Film Review from Cath News

Film review - Chronicles of Narnia: The Voyage of Dawn Treader

Published: December 07, 2010This is the third film in the seven-part epic fantasy series, The Chronicles of Narnia, by C. S. Lewis and brings to the screen the book of the same name, published in 1952. Narnia is the fictional realm where animals talk, magic abounds, and good battles evil. The Dawn Treader is the ship captained by Caspian, who was the key character in the previous film, The Prince of Caspian.
Three children, Edmund (Skandar Keynes), Lucy (Georgie Henley), and Eustace Scrubb (Will Poulter) are drawn into a painting of an old ship, The Dawn Treader, which is a majestic sailing vessel, whose look is inspired by dragons.
The three children come up in the ocean near the ship, and are taken on board where they meet the new King of Narnia, King Caspian (Ben Barnes).

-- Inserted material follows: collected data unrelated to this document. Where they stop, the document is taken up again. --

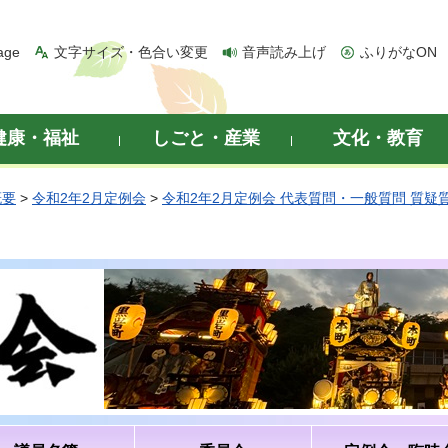
age
文字サイズ・色合い変更
音声読み上げ
ふりがなON
健康・福祉
しごと・産業
文化・教育
概要
>
令和2年2月定例会
>
令和2年2月定例会 代表質問・一般質問 質疑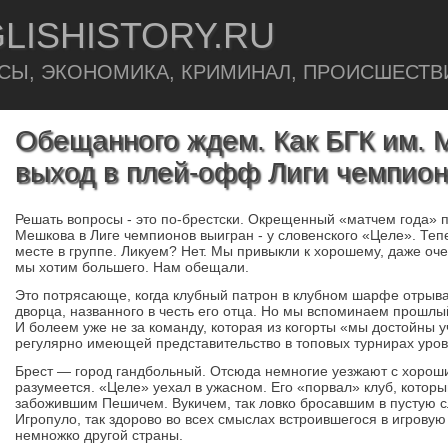
LISHISTORY.RU
СЫ, ЭКОНОМИКА, КРИМИНАЛ, ПРОИСШЕСТВ
Обещанного ждем. Как БГК им. 
выход в плей-офф Лиги чемпио
Решать вопросы - это по-брестски. Окрещенный «матчем года» 
Мешкова в Лиге чемпионов выигран - у словенского «Целе». Теп
месте в группе. Ликуем? Нет. Мы привыкли к хорошему, даже оч
мы хотим большего. Нам обещали.
Это потрясающе, когда клубный патрон в клубном шарфе отрыва
дворца, названного в честь его отца. Но мы вспоминаем прошлы
И болеем уже не за команду, которая из когорты «мы достойны у
регулярно имеющей представительство в топовых турнирах уров
Брест — город гандбольный. Отсюда немногие уезжают с хорош
разумеется. «Целе» уехал в ужасном. Его «порвал» клуб, которы
забожившим Пешичем. Вукичем, так ловко бросавшим в пустую 
Игропуло, так здорово во всех смыслах встроившегося в игрову
немножко другой страны.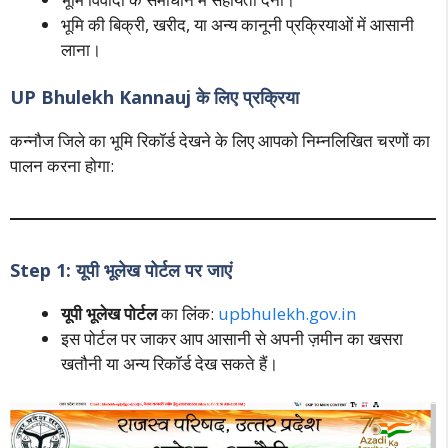
भूमि की बिक्री, खरीद, या अन्य कानूनी प्रक्रियाओं में आसानी
लाना।
UP Bhulekh Kannauj के लिए प्रक्रिया
कन्नौज जिले का भूमि रिकॉर्ड देखने के लिए आपको निम्नलिखित चरणों का
पालन करना होगा:
Step 1: यूपी भूलेख पोर्टल पर जाएं
यूपी भूलेख पोर्टल
का लिंक:
upbhulekh.gov.in
इस पोर्टल पर जाकर आप आसानी से अपनी ज़मीन का खसरा
खतौनी या अन्य रिकॉर्ड देख सकते हैं।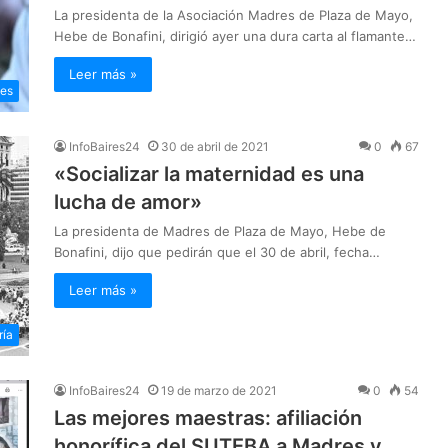
La presidenta de la Asociación Madres de Plaza de Mayo,
Hebe de Bonafini, dirigió ayer una dura carta al flamante…
Leer más »
les
InfoBaires24
30 de abril de 2021
0
67
«Socializar la maternidad es una
lucha de amor»
La presidenta de Madres de Plaza de Mayo, Hebe de
Bonafini, dijo que pedirán que el 30 de abril, fecha…
Leer más »
ría
InfoBaires24
19 de marzo de 2021
0
54
Las mejores maestras: afiliación
honorífica del SUTEBA a Madres y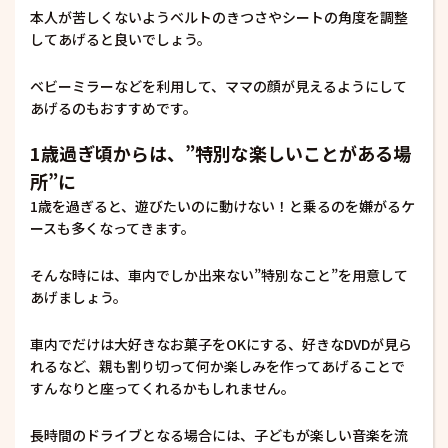
本人が苦しくないようベルトのきつさやシートの角度を調整
してあげると良いでしょう。
ベビーミラーなどを利用して、ママの顔が見えるようにして
あげるのもおすすめです。
1歳過ぎ頃からは、”特別な楽しいことがある場
所”に
1歳を過ぎると、遊びたいのに動けない！と乗るのを嫌がるケ
ースも多くなってきます。
そんな時には、車内でしか出来ない”特別なこと”を用意して
あげましょう。
車内でだけは大好きなお菓子をOKにする、好きなDVDが見ら
れるなど、親も割り切って何か楽しみを作ってあげることで
すんなりと座ってくれるかもしれません。
長時間のドライブとなる場合には、子どもが楽しい音楽を流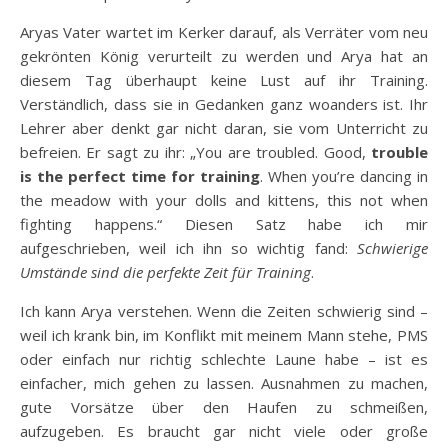
Aryas Vater wartet im Kerker darauf, als Verräter vom neu
gekrönten König verurteilt zu werden und Arya hat an
diesem Tag überhaupt keine Lust auf ihr Training.
Verständlich, dass sie in Gedanken ganz woanders ist. Ihr
Lehrer aber denkt gar nicht daran, sie vom Unterricht zu
befreien. Er sagt zu ihr: „You are troubled. Good,
trouble
is the perfect time for training
. When you’re dancing in
the meadow with your dolls and kittens, this not when
fighting happens.“ Diesen Satz habe ich mir
aufgeschrieben, weil ich ihn so wichtig fand:
Schwierige
Umstände sind die perfekte Zeit für Training
.
Ich kann Arya verstehen. Wenn die Zeiten schwierig sind –
weil ich krank bin, im Konflikt mit meinem Mann stehe, PMS
oder einfach nur richtig schlechte Laune habe – ist es
einfacher, mich gehen zu lassen. Ausnahmen zu machen,
gute Vorsätze über den Haufen zu schmeißen,
aufzugeben. Es braucht gar nicht viele oder große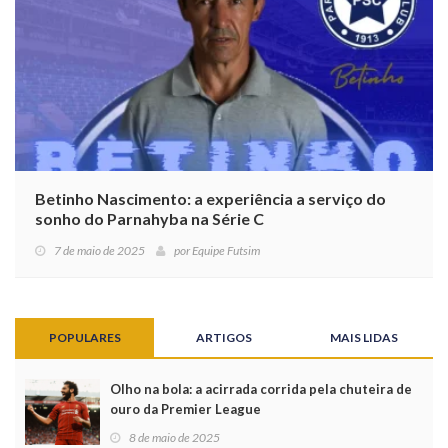
Betinho Nascimento: a experiência a serviço do
sonho do Parnahyba na Série C
7 de maio de 2025
por
Equipe Futsim
POPULARES
ARTIGOS
MAIS LIDAS
Olho na bola: a acirrada corrida pela chuteira de
ouro da Premier League
8 de maio de 2025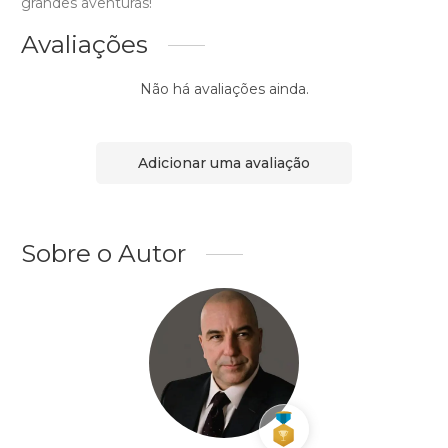
grandes aventuras!
Avaliações
Não há avaliações ainda.
Adicionar uma avaliação
Sobre o Autor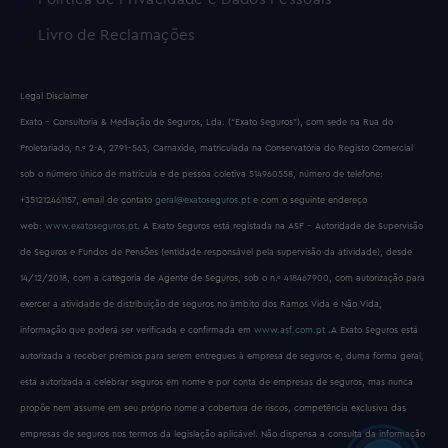
Livro de Reclamações
Legal Disclaimer
Exato – Consultoria & Mediação de Seguros, Lda. (“Exato Seguros”), com sede na Rua do
Proletariado, n.º 2-A, 2791-563, Carnaxide, matriculada na Conservatória do Registo Comercial
sob o número único de matrícula e de pessoa coletiva 514960558, número de telefone:
+351212461157, email de contato
geral@exatoseguros.pt
e com o seguinte endereço
web:
www.exatoseguros.pt
. A Exato Seguros está registada na ASF – Autoridade de Supervisão
de Seguros e Fundos de Pensões (entidade responsável pela supervisão da atividade), desde
14/12/2018, com a categoria de Agente de Seguros, sob o n.º 418467900, com autorização para
exercer a atividade de distribuição de seguros no âmbito dos Ramos Vida e Não Vida,
informação que poderá ser verificada e confirmada em
www.asf.com.pt
.A Exato Seguros está
autorizada a receber prémios para serem entregues à empresa de seguros e, duma forma geral,
está autorizada a celebrar seguros em nome e por conta de empresas de seguros, mas nunca
propõe nem assume em seu próprio nome a cobertura de riscos, competência exclusiva das
empresas de seguros nos termos da legislação aplicável. Não dispensa a consulta da informação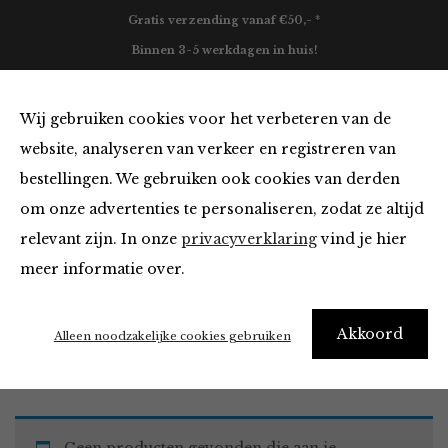
Gratis verzending vanaf €50,- *
Binnen 3-5 werkdagen in huis!
0
Wij gebruiken cookies voor het verbeteren van de
website, analyseren van verkeer en registreren van
bestellingen. We gebruiken ook cookies van derden
Must Haves
om onze advertenties te personaliseren, zodat ze altijd
relevant zijn. In onze
privacyverklaring
vind je hier
Filter
meer informatie over.
Akkoord
Home
Winkel
Accessoires
Must Haves
Alleen noodzakelijke cookies gebruiken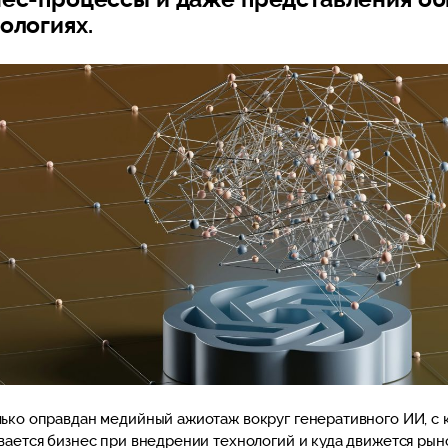
ологиях.
ько оправдан медийный ажиотаж вокруг генеративного ИИ, с 
вается бизнес при внедрении технологий и куда движется рыно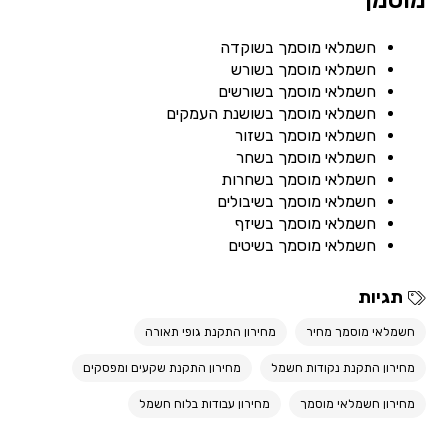
מוסמך
חשמלאי מוסמך בשוקדה
חשמלאי מוסמך בשורש
חשמלאי מוסמך בשורשים
חשמלאי מוסמך בשושנת העמקים
חשמלאי מוסמך בשזור
חשמלאי מוסמך בשחר
חשמלאי מוסמך בשחרות
חשמלאי מוסמך בשיבולים
חשמלאי מוסמך בשיזף
חשמלאי מוסמך בשיטים
תגיות
חשמלאי מוסמך מחיר
מחירון התקנת גופי תאורה
מחירון התקנת נקודות חשמל
מחירון התקנת שקעים ומפסקים
מחירון חשמלאי מוסמך
מחירון עבודות בלוח חשמל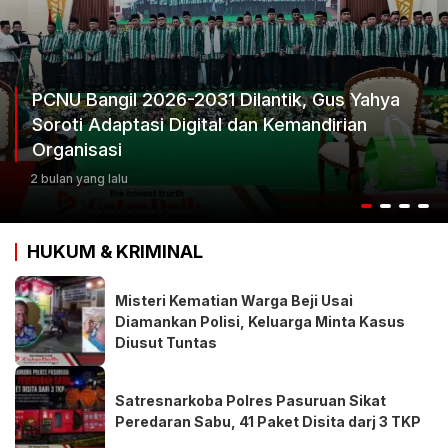
PCNU Bangil 2026-2031 Dilantik, Gus Yahya
Soroti Adaptasi Digital dan Kemandirian
Organisasi
2 bulan yang lalu
HUKUM & KRIMINAL
Misteri Kematian Warga Beji Usai
Diamankan Polisi, Keluarga Minta Kasus
Diusut Tuntas
Satresnarkoba Polres Pasuruan Sikat
Peredaran Sabu, 41 Paket Disita darj 3 TKP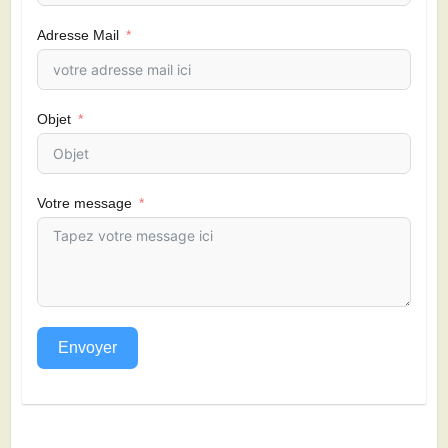
Adresse Mail
Objet
Votre message
Envoyer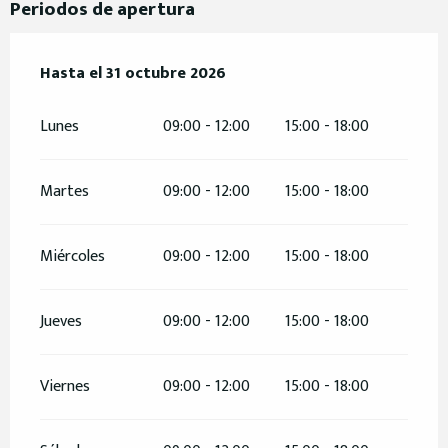
Periodos de apertura
Del
Hasta el
1 abril 2026
31 octubre 2026
al
31 octubre 2026
Lunes
09:00 - 12:00
15:00 - 18:00
Martes
09:00 - 12:00
15:00 - 18:00
Miércoles
09:00 - 12:00
15:00 - 18:00
Jueves
09:00 - 12:00
15:00 - 18:00
Viernes
09:00 - 12:00
15:00 - 18:00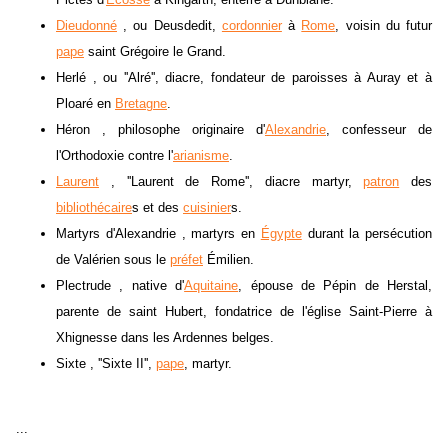
Dieudonné
, ou Deusdedit,
cordonnier
à
Rome
, voisin du futur
pape
saint Grégoire le Grand.
Herlé , ou ''Alré'', diacre, fondateur de paroisses à Auray et à
Ploaré en
Bretagne
.
Héron , philosophe originaire d'
Alexandrie
, confesseur de
l'Orthodoxie contre l'
arianisme
.
Laurent
, ''Laurent de Rome'', diacre martyr,
patron
des
bibliothécaire
s et des
cuisinier
s.
Martyrs d'Alexandrie , martyrs en
Égypte
durant la persécution
de Valérien sous le
préfet
Émilien.
Plectrude , native d'
Aquitaine
, épouse de Pépin de Herstal,
parente de saint Hubert, fondatrice de l'église Saint-Pierre à
Xhignesse dans les Ardennes belges.
Sixte , ''Sixte II'',
pape
, martyr.
...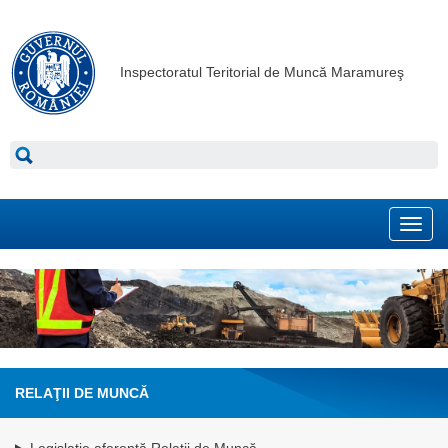
Inspectoratul Teritorial de Muncă Maramureş
Toggl
navig
RELAŢII DE MUNCĂ
Legislație aferentă Relații de Muncă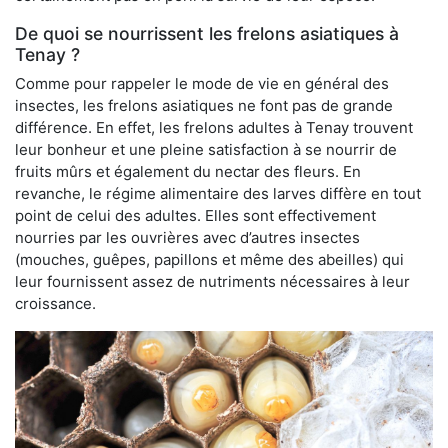
De quoi se nourrissent les frelons asiatiques à
Tenay ?
Comme pour rappeler le mode de vie en général des
insectes, les frelons asiatiques ne font pas de grande
différence. En effet, les frelons adultes à Tenay trouvent
leur bonheur et une pleine satisfaction à se nourrir de
fruits mûrs et également du nectar des fleurs. En
revanche, le régime alimentaire des larves diffère en tout
point de celui des adultes. Elles sont effectivement
nourries par les ouvrières avec d’autres insectes
(mouches, guêpes, papillons et même des abeilles) qui
leur fournissent assez de nutriments nécessaires à leur
croissance.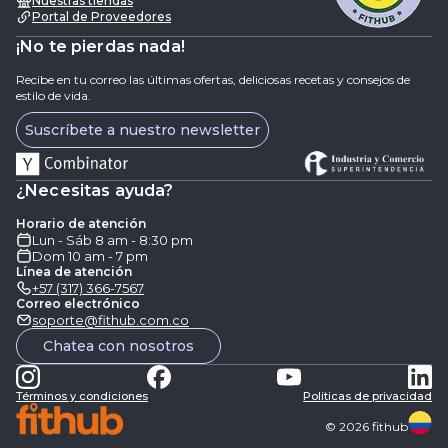
Nuestras tiendas
Portal de Proveedores
¡No te pierdas nada!
Recibe en tu correo las últimas ofertas, deliciosas recetas y consejos de
estilo de vida.
Suscríbete a nuestro newsletter
¿Necesitas ayuda?
Horario de atención
Lun - Sáb 8 am - 8:30 pm
Dom 10 am - 7 pm
Línea de atención
+57 (317) 366-7567
Correo electrónico
soporte@fithub.com.co
Chatea con nosotros
Términos y condiciones
Politicas de privacidad
©
2026
fithub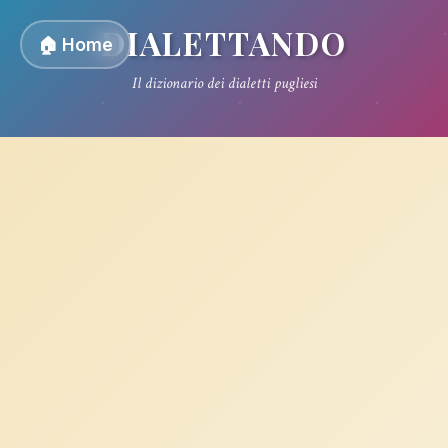
DIALETTANDO
🏠 Home
Il dizionario dei dialetti pugliesi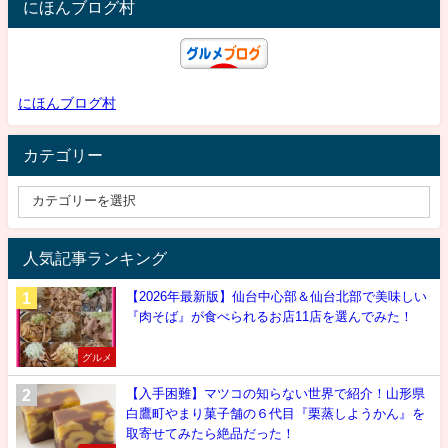
にほんブログ村
にほんブログ村
カテゴリー
人気記事ランキング
【2026年最新版】仙台中心部＆仙台北部で美味しい
『肉そば』が食べられるお店11店を選んでみた！
グルメ
【入手困難】マツコの知らない世界で紹介！山形県
白鷹町やまり菓子舗の６代目『栗蒸しようかん』を
取寄せてみたら絶品だった！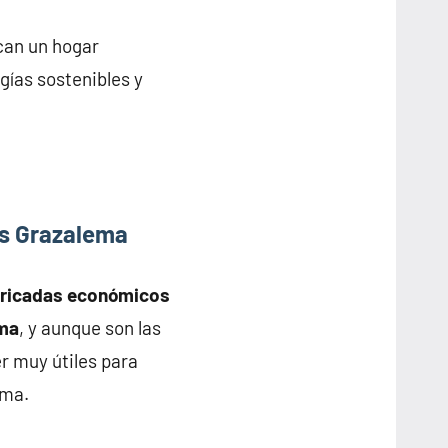
can un hogar
gías sostenibles y
as Grazalema
bricadas económicos
ema
, y aunque son las
r muy útiles para
ema.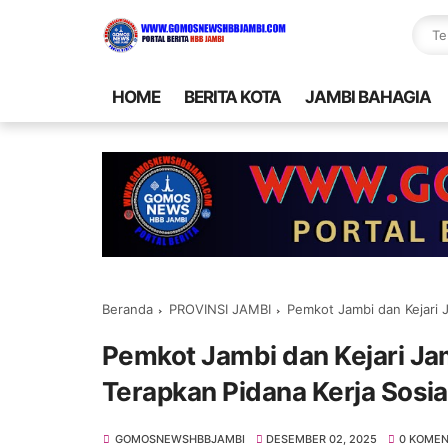
HOME
BERITA KOTA
JAMBI BAHAGIA
Beranda
PROVINSI JAMBI
Pemkot Jambi dan Kejari Jam
Pemkot Jambi dan Kejari Jam
Terapkan Pidana Kerja Sosi
GOMOSNEWSHBBJAMBI
DESEMBER 02, 2025
0 KOME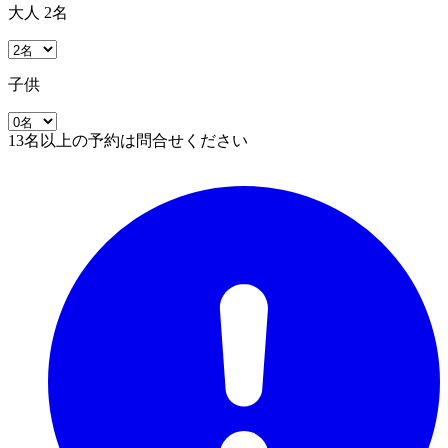
大人 2名
子供
13名以上の予約は問合せください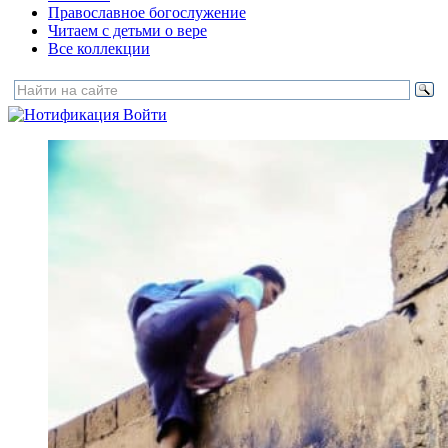
Православное богослужение
Читаем с детьми о вере
Все коллекции
Войти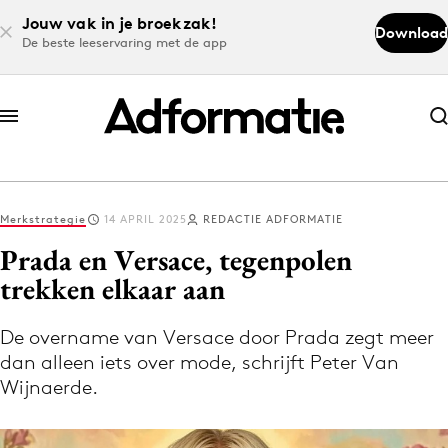
Jouw vak in je broekzak!
Download
De beste leeservaring met de app
Abonneer nu
Abonneer nu
Merkstrategie
14 APRIL 2025
REDACTIE ADFORMATIE
Log in
Prada en Versace, tegenpolen
trekken elkaar aan
Download de app
Volg het laatste nieuws via de Adformatie
De overname van Versace door Prada zegt meer
dan alleen iets over mode, schrijft Peter Van
Nieuws app
Wijnaerde.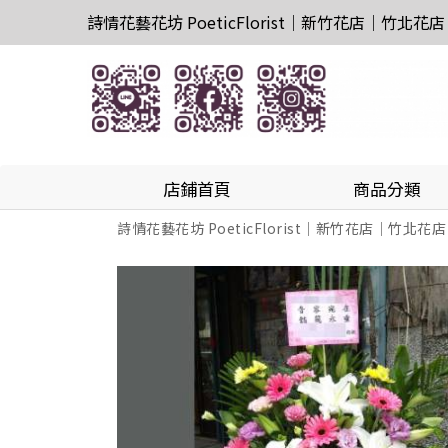
詩情花藝花坊 PoeticFlorist｜新竹花店｜竹北花店
店鋪首頁
商品分類
詩情花藝花坊 PoeticFlorist｜新竹花店｜竹北花店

The ship sails to mysterious islands with marvellous names and they are islands that are full of creatures, which convey the riches of children’s fertile imagination.
There is a new distribution company behind this movie, and a new visual effects supervisor (Jim Rygiel) and cinematographer (Dante Spinotti). All of them contribute to bringing a fresh look to the series that substitutes lightness for some of the darkness that was in Prince Caspian.
The film returns us to the magic of the first film, The Lion, the Witch and the Wardrobe, which deserved its popular success. Here, the special effects never overreach the strong story line and the moral messages that lie behind it.
The movie successfully conveys optimism and hope, and as temptations are resisted, growth occurs and true character emerges. Laying aside its scary moments, and there are some, the movie is excellent fantasy-adventure fare for Christmas viewing - Peter Sheehan, Australian Catholic Office for Film and Broadcasting.
Starring Georgie Henley, Skandar Keynes, Will Poulter, Ben Barnes, Liam Neeson (by voice), Simon Pegg (by voice) and Tilda Swinton. Rated PG (Mild violence and scary scenes). 112 min.